As the clear lens slowly colors with age, your vision gradually may acquire a brownish shade. At first, the amount of tinting may be small and may not cause a vision problem. Over time, increased tinting may make it more difficult to read and perform other routine activities. This gradual change in the amount of tinting does not affect the sharpness of the image transmitted to the retina.
If you have advanced lens discoloration, you may not be able to identify blues and purples. You may be wearing what you believe to be a pair of black socks, only to find out from friends that you are wearing purple socks.
The most common symptoms of a cataract are:
- Cloudy or blurry vision.
- Colors seem faded.
- Glare. Headlights, lamps, or sunlight may appear too bright. A halo may appear around lights.
- Poor night vision.
- Double vision or multiple images in one eye. (This symptom may clear as the cataract gets larger.)
- Frequent prescription changes in your eyeglasses or contact lenses.
These cataract symptoms also can be a sign of other eye problems. If you have any of these symptoms, check with our eye doctors at Master Eye Associates.
Many people mistakenly think they can see a cataract on their eye. That is usually not a cataract. A cataract is inside the eye, behind the pupil (black hole opening) and usually not visible to the naked eye unless it is very dense or white and opaque.

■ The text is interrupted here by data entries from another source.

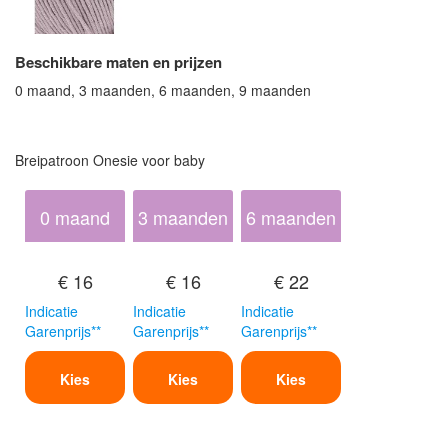
Beschikbare maten en prijzen
0 maand, 3 maanden, 6 maanden, 9 maanden
Breipatroon Onesie voor baby
0 maand
3 maanden
6 maanden
€ 16
€ 16
€ 22
Indicatie
Indicatie
Indicatie
Garenprijs**
Garenprijs**
Garenprijs**
Kies
Kies
Kies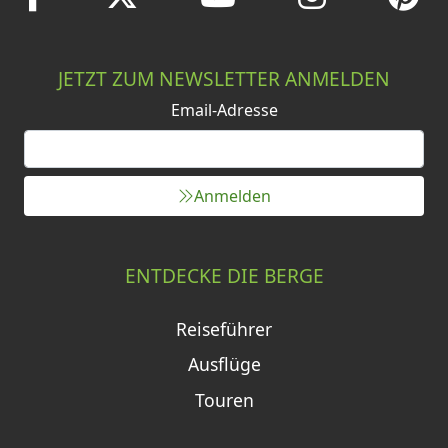
JETZT ZUM NEWSLETTER ANMELDEN
Email-Adresse
Anmelden
ENTDECKE DIE BERGE
Reiseführer
Ausflüge
Touren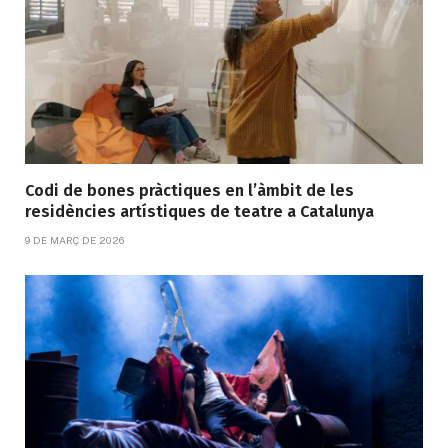
Codi de bones pràctiques en l’àmbit de les
residències artístiques de teatre a Catalunya
9 DE MARÇ DE 2026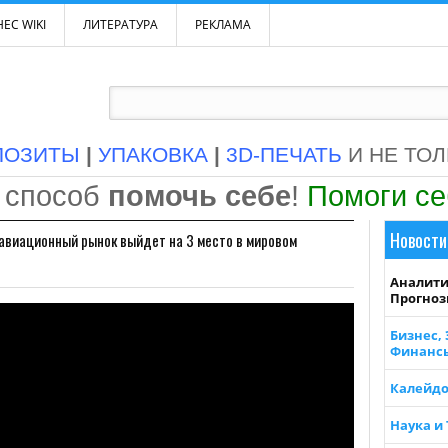
ЕС WIKI
ЛИТЕРАТУРА
РЕКЛАМА
ПОЗИТЫ
|
УПАКОВКА
|
3D-ПЕЧАТЬ
И НЕ ТО
 способ
помочь себе
!
Помоги с
Новости
авиационный рынок выйдет на 3 место в мировом
Аналити
Прогно
Бизнес,
Финанс
Калейдо
Наука и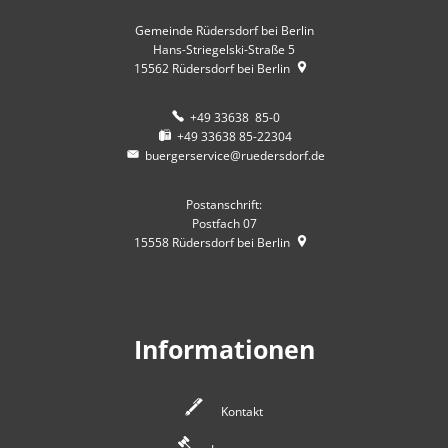
Gemeinde Rüdersdorf bei Berlin
Hans-Striegelski-Straße 5
15562
Rüdersdorf bei Berlin
+49 33638 85-0
+49 33638 85-22304
buergerservice@ruedersdorf.de
Postanschrift:
Postfach 07
15558
Rüdersdorf bei Berlin
Informationen
Kontakt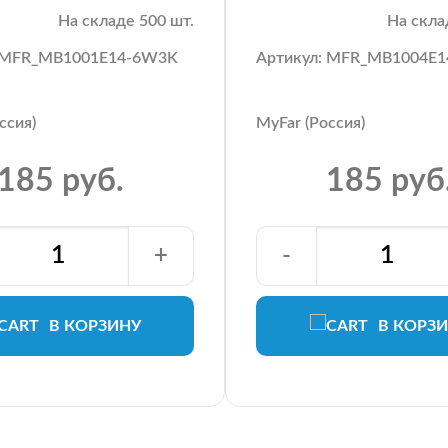
На складе 500 шт.
На скла
: MFR_MB1001E14-6W3K
Артикул: MFR_MB1004E
ссия)
MyFar (Россия)
185 руб.
185 руб
+
-
В КОРЗИНУ
В КОРЗ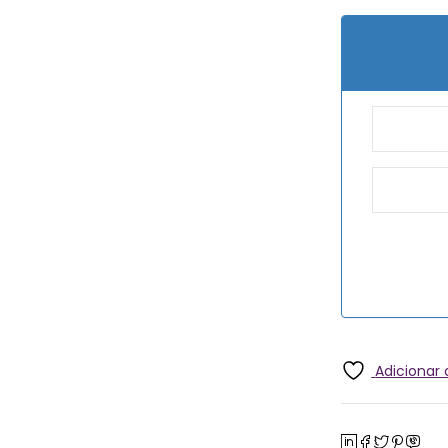
Adicionar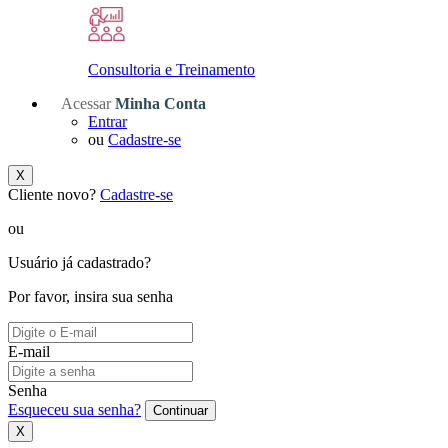
Consultoria e Treinamento
Acessar
Minha Conta
Entrar
ou
Cadastre-se
X
Cliente novo?
Cadastre-se
ou
Usuário já cadastrado?
Por favor, insira sua senha
E-mail
Senha
Esqueceu sua senha?
Continuar
X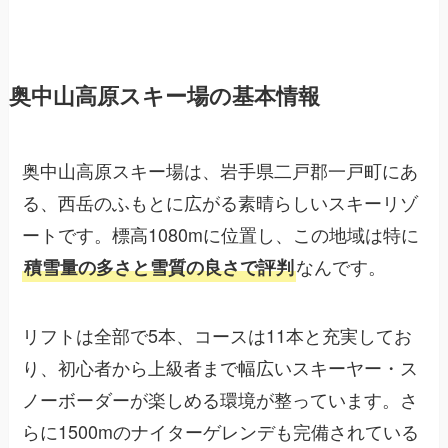
奥中山高原スキー場の基本情報
奥中山高原スキー場は、岩手県二戸郡一戸町にあ
る、西岳のふもとに広がる素晴らしいスキーリゾ
ートです。標高1080mに位置し、この地域は特に
なんです。
積雪量の多さと雪質の良さで評判
リフトは全部で5本、コースは11本と充実してお
り、初心者から上級者まで幅広いスキーヤー・ス
ノーボーダーが楽しめる環境が整っています。さ
らに1500mのナイターゲレンデも完備されている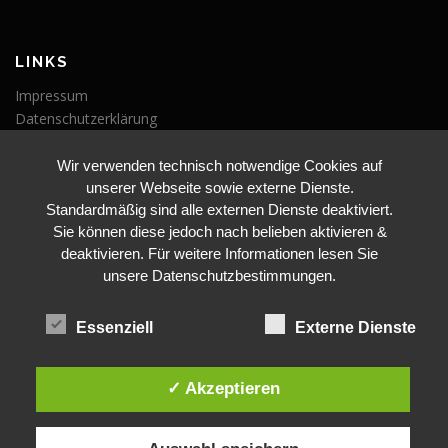
LINKS
Impressum
Datenschutzerklärung
Wir verwenden technisch notwendige Cookies auf
VERANSTALTUNGEN
unserer Webseite sowie externe Dienste.
Veranstaltungen
Standardmäßig sind alle externen Dienste deaktiviert.
Sie können diese jedoch nach belieben aktivieren &
deaktivieren. Für weitere Informationen lesen Sie
unsere Datenschutzbestimmungen.
Essenziell
Externe Dienste
BLEIBE AUF DEM LAUFENDEN
✓ Akzeptieren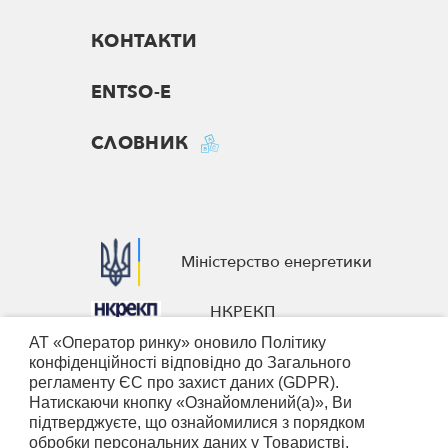
КОНТАКТИ
ENTSO-E
СЛОВНИК
Міністерство енергетики
НКРЕКП
АТ «Оператор ринку» оновило Політику
European Business Association
конфіденційності відповідно до Загального
регламенту ЄС про захист даних (GDPR).
Nominated Electricity Market
Натискаючи кнопку «Ознайомлений(а)», Ви
Operators
підтверджуєте, що ознайомилися з порядком
обробки персональних даних у Товаристві,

The symptoms of early cataract may be improved with new eyeglasses, brighter lighting, anti-glare sunglasses, or magnifying lenses. If these measures do not help, cataract surgery is the only effective treatment. Cataract surgery involves removing the cloudy lens and replacing it with an artificial lens. The newest technology for safer and more accurate cataract surgery is femtosecond Laser Cataract Surgery.
Cataracts are detected through a comprehensive eye exam that includes:
- Visual acuity test. This eye chart test measures how well you see at various distances.
- Dilated eye exam. Drops are placed in your eyes to widen, or dilate, the pupils. Your eye care professional uses a special magnifying lens to examine your retina and optic nerve for signs of damage and other eye problems. After the exam, your close-up vision may remain blurred for several hours.
- Slit Lamp Biomicroscopy. The anterior eye and crystalline lens are evaluated in great detail under special illumination and very high magnification to detect a cataract or other opacity of the crystalline lens of the eye.
- Refraction. An eye test which determines the optical prescription or eyeglasses prescription to determine the best visual acuity to evaluate the level of blurred vision caused by a cataract. This test should be performed by an eye doctor (optometrist or ophthalmologist) for the greatest accuracy.
- Tonometry. An instrument measures the pressure inside the eye. Numbing drops may be applied to your eye for this test.